Data for the task

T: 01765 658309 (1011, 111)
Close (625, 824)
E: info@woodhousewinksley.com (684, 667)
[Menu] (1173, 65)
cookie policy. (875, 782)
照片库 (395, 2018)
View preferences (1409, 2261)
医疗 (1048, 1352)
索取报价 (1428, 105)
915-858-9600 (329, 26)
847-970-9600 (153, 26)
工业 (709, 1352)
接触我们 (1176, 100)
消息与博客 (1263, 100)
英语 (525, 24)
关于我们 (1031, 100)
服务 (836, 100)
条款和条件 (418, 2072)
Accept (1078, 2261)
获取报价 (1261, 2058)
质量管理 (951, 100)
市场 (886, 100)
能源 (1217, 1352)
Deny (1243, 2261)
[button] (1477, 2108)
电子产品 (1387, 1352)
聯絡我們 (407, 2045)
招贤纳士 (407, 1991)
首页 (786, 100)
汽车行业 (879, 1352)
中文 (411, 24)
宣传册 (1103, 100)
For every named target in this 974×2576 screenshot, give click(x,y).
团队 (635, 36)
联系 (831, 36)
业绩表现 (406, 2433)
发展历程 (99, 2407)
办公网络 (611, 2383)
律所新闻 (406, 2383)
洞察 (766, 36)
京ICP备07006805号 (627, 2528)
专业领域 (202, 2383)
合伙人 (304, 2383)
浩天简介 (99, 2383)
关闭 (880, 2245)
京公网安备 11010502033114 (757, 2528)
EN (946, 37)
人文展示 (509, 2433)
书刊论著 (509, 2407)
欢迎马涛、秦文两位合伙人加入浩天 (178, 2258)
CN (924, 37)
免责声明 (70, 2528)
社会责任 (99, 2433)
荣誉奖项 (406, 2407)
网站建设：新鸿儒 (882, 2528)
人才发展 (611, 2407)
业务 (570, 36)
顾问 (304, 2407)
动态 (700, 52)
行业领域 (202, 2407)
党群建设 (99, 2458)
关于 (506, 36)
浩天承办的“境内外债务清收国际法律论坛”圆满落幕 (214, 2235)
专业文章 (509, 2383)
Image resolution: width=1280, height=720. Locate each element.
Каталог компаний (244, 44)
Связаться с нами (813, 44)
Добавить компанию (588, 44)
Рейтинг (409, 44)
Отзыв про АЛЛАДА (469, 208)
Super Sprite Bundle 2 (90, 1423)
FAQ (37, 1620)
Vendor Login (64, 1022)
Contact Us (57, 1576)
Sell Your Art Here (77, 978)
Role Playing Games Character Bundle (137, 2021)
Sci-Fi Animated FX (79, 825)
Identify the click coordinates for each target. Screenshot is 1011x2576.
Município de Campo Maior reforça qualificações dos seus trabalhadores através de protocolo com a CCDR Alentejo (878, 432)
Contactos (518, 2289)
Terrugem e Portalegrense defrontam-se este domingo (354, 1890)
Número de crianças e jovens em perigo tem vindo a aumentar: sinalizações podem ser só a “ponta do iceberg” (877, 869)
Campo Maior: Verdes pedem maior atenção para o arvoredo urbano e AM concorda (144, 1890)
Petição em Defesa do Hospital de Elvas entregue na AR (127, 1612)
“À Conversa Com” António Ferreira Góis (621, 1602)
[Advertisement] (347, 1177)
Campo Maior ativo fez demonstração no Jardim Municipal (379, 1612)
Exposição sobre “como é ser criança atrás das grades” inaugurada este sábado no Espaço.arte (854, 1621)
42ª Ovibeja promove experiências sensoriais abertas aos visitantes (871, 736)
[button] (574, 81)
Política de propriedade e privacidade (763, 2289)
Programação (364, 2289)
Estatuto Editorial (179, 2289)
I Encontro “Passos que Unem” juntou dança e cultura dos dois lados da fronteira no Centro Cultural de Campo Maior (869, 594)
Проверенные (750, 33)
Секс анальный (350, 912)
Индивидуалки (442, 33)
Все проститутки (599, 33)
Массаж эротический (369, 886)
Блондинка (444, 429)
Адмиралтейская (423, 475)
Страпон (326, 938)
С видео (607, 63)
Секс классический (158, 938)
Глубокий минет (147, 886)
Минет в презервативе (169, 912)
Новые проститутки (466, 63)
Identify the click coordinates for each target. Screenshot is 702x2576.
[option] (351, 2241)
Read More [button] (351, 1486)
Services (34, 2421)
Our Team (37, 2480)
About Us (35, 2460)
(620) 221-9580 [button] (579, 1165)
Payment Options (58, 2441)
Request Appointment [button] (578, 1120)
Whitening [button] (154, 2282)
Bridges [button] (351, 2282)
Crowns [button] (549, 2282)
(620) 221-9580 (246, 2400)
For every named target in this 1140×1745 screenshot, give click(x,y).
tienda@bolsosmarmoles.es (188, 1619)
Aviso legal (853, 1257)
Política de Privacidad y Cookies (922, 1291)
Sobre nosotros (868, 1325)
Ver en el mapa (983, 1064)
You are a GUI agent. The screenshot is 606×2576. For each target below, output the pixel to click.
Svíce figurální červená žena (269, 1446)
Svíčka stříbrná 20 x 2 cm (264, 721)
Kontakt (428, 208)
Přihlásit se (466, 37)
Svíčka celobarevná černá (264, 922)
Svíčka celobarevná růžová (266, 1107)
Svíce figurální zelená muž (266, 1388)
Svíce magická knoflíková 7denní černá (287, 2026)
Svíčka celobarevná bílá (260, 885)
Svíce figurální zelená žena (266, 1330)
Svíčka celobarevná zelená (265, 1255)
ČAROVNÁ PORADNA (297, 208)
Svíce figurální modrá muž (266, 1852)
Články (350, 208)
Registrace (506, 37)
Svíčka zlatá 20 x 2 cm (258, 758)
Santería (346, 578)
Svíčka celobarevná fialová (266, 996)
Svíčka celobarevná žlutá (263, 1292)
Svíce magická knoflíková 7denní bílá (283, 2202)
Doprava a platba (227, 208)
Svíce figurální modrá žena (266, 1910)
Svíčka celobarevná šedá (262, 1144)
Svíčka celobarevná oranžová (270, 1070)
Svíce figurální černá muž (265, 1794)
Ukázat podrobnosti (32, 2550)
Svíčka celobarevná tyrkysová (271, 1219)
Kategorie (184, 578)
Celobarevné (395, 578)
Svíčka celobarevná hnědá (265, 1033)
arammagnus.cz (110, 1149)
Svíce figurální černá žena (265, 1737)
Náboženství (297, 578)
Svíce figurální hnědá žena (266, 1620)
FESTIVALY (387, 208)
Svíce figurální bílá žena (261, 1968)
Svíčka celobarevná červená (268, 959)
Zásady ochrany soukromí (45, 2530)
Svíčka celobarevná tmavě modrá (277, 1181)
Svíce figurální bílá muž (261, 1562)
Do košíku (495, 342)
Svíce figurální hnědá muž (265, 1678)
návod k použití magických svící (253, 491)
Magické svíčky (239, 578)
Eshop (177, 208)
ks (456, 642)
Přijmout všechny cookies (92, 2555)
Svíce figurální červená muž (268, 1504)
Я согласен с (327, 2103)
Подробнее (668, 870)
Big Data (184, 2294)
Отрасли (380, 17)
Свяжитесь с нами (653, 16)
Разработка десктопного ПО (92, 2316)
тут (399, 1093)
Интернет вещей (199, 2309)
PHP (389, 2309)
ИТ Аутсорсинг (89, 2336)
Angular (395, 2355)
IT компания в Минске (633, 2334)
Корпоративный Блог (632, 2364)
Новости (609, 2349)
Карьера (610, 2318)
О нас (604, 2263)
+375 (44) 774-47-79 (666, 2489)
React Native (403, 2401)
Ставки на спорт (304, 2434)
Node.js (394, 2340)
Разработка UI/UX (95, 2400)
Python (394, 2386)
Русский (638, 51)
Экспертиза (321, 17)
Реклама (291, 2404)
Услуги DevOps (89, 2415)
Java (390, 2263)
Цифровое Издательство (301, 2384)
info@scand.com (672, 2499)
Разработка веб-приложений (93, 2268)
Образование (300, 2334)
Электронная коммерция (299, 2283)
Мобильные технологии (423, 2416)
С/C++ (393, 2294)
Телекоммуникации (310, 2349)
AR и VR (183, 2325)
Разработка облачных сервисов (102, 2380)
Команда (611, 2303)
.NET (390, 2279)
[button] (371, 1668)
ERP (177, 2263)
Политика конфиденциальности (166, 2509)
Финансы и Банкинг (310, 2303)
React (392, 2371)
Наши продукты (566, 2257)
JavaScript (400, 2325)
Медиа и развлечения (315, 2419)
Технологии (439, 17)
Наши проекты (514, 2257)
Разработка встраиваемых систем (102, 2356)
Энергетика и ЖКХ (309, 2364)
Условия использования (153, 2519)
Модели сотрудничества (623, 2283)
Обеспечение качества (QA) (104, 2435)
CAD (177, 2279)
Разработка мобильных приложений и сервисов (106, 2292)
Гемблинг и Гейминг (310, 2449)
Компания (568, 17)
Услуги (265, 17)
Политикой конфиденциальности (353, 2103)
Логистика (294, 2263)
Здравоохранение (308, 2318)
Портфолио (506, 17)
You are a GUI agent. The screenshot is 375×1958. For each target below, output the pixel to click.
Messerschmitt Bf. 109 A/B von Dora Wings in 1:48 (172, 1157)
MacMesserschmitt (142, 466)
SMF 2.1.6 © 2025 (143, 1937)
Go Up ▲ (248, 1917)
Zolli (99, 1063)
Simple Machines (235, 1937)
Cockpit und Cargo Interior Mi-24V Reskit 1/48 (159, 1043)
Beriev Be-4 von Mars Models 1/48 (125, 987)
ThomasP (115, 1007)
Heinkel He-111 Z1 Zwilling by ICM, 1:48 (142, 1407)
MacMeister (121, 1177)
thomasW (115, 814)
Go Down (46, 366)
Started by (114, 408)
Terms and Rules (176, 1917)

Problem statement
Quote every line of the records above, from the first down to the one holding "CN (924, 37)", exactly as written.

The answer
T: 01765 658309 (1011, 111)
Close (625, 824)
E: info@woodhousewinksley.com (684, 667)
[Menu] (1173, 65)
cookie policy. (875, 782)
照片库 (395, 2018)
View preferences (1409, 2261)
医疗 (1048, 1352)
索取报价 (1428, 105)
915-858-9600 (329, 26)
847-970-9600 (153, 26)
工业 (709, 1352)
接触我们 (1176, 100)
消息与博客 (1263, 100)
英语 (525, 24)
关于我们 (1031, 100)
服务 (836, 100)
条款和条件 (418, 2072)
Accept (1078, 2261)
获取报价 (1261, 2058)
质量管理 (951, 100)
市场 (886, 100)
能源 (1217, 1352)
Deny (1243, 2261)
[button] (1477, 2108)
电子产品 (1387, 1352)
聯絡我們 (407, 2045)
招贤纳士 (407, 1991)
首页 (786, 100)
汽车行业 (879, 1352)
中文 (411, 24)
宣传册 (1103, 100)
For every named target in this 974×2576 screenshot, give click(x,y).
团队 (635, 36)
联系 (831, 36)
业绩表现 (406, 2433)
发展历程 (99, 2407)
办公网络 (611, 2383)
律所新闻 (406, 2383)
洞察 (766, 36)
京ICP备07006805号 (627, 2528)
专业领域 (202, 2383)
合伙人 (304, 2383)
浩天简介 (99, 2383)
关闭 (880, 2245)
京公网安备 11010502033114 (757, 2528)
EN (946, 37)
人文展示 (509, 2433)
书刊论著 (509, 2407)
欢迎马涛、秦文两位合伙人加入浩天 (178, 2258)
CN (924, 37)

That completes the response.